Only last month, a study published in the journal Clinical Infectious Diseases, whose authorship includes scientists working for the Bureau of Immunization, New York City Department of Health and Mental Hygiene, and the National Center for Immunization and Respiratory Diseases, Centers for Disease Control and Prevention (CDC), Atlanta, GA, found that the 2011 New York measles outbreak affected individuals with prior evidence of measles vaccination and vaccine immunity

Titled, "Outbreak of Measles Among Persons With Prior Evidence of Immunity, New York City, 2011," the study acknowledged that, "Measles may occur in vaccinated individuals, but secondary transmission from such individuals has not been documented." 

In order to find out if measles vaccine compliant individuals are capable of being infected and transmitting the infection to others, they evaluated suspected cases and contacts exposed during a 2011 measles outbreak in NYC. They focused on one patient who had received two doses of measles-containing vaccine and found that,

Of 88 contacts, four secondary cases were confirmed that had either two doses of measles-containing vaccine or a past positive measles IgG antibody. All cases had laboratory confirmation of measles infection, clinical symptoms consistent with measles, and high avidity IgG antibody characteristic of a secondary immune response.

The remarkable conclusion: "This is the first report of measles transmission from a twice vaccinated individual. The clinical presentation and laboratory data of the index were typical of measles in a naïve individual. Secondary cases had robust anamnestic antibody responses. No tertiary cases occurred despite numerous contacts. This outbreak underscores the need for thorough epidemiologic and laboratory investigation of suspected measles cases regardless of vaccination status."

Did you get that? A twice-vaccinated individual, from a NYC measles outbreak, was found to have transmitted measles to several of her contacts.  That's a piece of evidence that The Daily Beast and their fictitious author are falsely implying does not exist. You can't blame non-vaccinating parents in pogrom like disgust and hatred for the morbidity and mortality of infectious diseases when even the vaccinated infect others who are also vaccinated; doubly disproving their efficacy.

Moreover, these CDC and NYC Bureau of Immunization scientists identified a 'need' for there to be "thorough epidemiologic and laboratory investigation of suspected measles cases regardless of vaccination status." What's happening now is that the moment a measles outbreak occurs, a reflexive 'blame the victim' attitude is assumed, and the media and/or health agencies report on the outbreak as if it has been proven the afflicted are under or non-vaccinated – often without a shred of evidence to support these claims.  This is happening globally, now, thanks to the Gates Foundation and Counsel of Foreign Relations project to plot 'vaccine preventable' disease outbreaks presumably caused by non-vaccinators.

Clearly stakeholders in the vaccine/non-vaccine debate need to look at the situation through the lens of the evidence itself, and not some pseudonymous (cowardly) rambling of accusations against presumably crazy parents, published on a website that hopes you won't notice. 
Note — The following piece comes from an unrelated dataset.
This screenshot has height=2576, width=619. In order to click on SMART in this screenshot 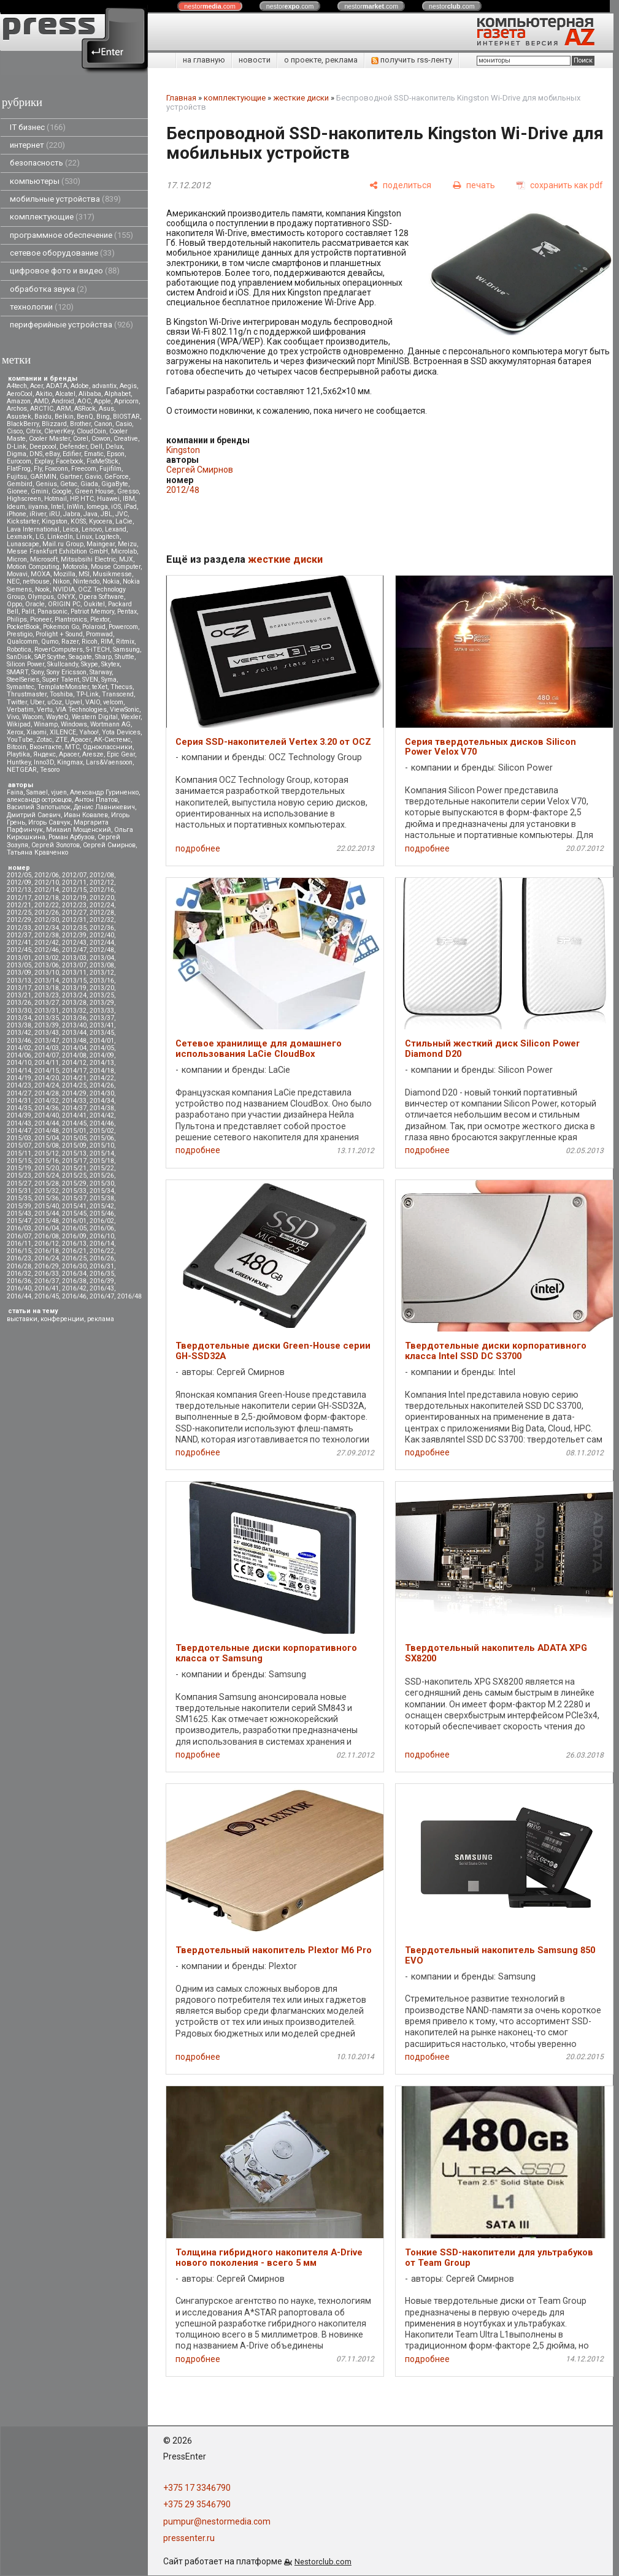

Given the lack of evidenciary support offered, one has to wonder what the author is referring to when he states, "We vaccinate people for a reason."  Perhaps he is hoping to activate the meme of "vaccines are safe and effective", assuming there will be no more questions asked.

That's right. Not a single elaboration or citable reference to support the statement. This isn't journalism; it isn't even 'sharp commentary'. It's fear-mongering and confusion-generating propaganda of the worst kind.

Disclaimer: This article is not intended to provide medical advice, diagnosis or treatment. Views expressed here do not necessarily reflect those of GreenMedInfo or its staff.